If I load a kernel module and list the loaded modules with lsmod
, I can get the "use count" of the module (number of other modules with a reference to the module). Is there a way to figure out what is using a module, though?
The issue is that a module I am developing insists its use count is 1 and thus I cannot use rmmod
to unload it, but its "by" column is empty. This means that every time I want to re-compile and re-load the module, I have to reboot the machine (or, at least, I can't figure out any other way to unload it).
Actually, there seems to be a way to list processes that claim a module/driver - however, I haven't seen it advertised (outside of Linux kernel documentation), so I'll jot down my notes here:
First of all, many thanks for @haggai_e's answer; the pointer to the functions try_module_get
and try_module_put
as those responsible for managing the use count (refcount) was the key that allowed me to track down the procedure.

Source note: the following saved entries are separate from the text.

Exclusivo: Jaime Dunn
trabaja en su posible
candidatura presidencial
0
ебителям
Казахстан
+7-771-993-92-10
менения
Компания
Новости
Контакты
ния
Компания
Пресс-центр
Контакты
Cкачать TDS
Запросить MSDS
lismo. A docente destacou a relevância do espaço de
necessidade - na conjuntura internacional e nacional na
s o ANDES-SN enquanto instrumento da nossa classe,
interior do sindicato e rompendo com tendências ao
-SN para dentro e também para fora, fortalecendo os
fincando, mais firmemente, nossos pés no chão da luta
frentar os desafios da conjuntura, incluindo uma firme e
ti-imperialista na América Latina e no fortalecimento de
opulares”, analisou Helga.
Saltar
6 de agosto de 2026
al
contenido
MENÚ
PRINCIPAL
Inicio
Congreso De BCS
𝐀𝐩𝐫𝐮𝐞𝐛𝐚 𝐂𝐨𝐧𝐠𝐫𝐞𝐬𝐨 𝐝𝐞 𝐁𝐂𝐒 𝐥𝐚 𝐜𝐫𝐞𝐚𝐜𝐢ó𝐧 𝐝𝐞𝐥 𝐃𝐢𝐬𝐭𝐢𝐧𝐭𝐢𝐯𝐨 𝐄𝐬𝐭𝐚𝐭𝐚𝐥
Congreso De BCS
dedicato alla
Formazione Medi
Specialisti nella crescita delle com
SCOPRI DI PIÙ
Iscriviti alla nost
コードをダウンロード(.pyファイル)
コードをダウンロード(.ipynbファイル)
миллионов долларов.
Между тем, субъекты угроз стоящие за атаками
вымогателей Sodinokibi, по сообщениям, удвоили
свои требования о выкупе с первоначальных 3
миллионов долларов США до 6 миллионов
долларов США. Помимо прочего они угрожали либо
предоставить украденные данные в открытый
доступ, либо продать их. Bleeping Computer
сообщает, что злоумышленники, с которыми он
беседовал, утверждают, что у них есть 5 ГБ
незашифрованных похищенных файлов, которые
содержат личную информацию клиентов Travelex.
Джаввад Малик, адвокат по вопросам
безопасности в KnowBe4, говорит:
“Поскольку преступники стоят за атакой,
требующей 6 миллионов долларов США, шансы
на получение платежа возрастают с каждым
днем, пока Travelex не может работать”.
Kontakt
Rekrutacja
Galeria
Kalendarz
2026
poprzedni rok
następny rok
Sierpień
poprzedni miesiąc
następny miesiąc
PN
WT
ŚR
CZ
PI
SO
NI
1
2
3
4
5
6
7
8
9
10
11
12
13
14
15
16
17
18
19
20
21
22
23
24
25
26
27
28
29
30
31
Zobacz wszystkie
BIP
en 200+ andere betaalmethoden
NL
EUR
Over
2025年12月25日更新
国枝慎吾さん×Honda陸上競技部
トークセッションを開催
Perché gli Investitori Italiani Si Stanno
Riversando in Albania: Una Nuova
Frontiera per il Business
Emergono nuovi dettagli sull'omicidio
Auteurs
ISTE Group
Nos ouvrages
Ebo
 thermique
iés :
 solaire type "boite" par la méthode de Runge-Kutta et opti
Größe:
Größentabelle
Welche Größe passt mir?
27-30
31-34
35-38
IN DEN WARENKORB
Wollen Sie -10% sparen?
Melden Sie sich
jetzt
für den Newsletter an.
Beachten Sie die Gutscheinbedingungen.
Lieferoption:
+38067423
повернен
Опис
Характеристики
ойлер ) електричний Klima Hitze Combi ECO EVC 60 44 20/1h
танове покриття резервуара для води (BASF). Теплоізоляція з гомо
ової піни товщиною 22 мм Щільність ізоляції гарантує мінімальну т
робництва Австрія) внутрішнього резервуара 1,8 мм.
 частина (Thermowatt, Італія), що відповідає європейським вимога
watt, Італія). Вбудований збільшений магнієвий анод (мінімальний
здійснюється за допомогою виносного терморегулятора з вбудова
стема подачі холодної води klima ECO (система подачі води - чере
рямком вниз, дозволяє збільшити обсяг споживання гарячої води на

Looking further for this online, I somehow stumbled upon the post Linux-Kernel Archive: [PATCH 1/2] tracing: Reduce overhead of module tracepoints; which finally pointed to a facility present in the kernel, known as (I guess) "tracing"; the documentation for this is in the directory Documentation/trace - Linux kernel source tree. In particular, two files explain the tracing facility, events.txt and ftrace.txt.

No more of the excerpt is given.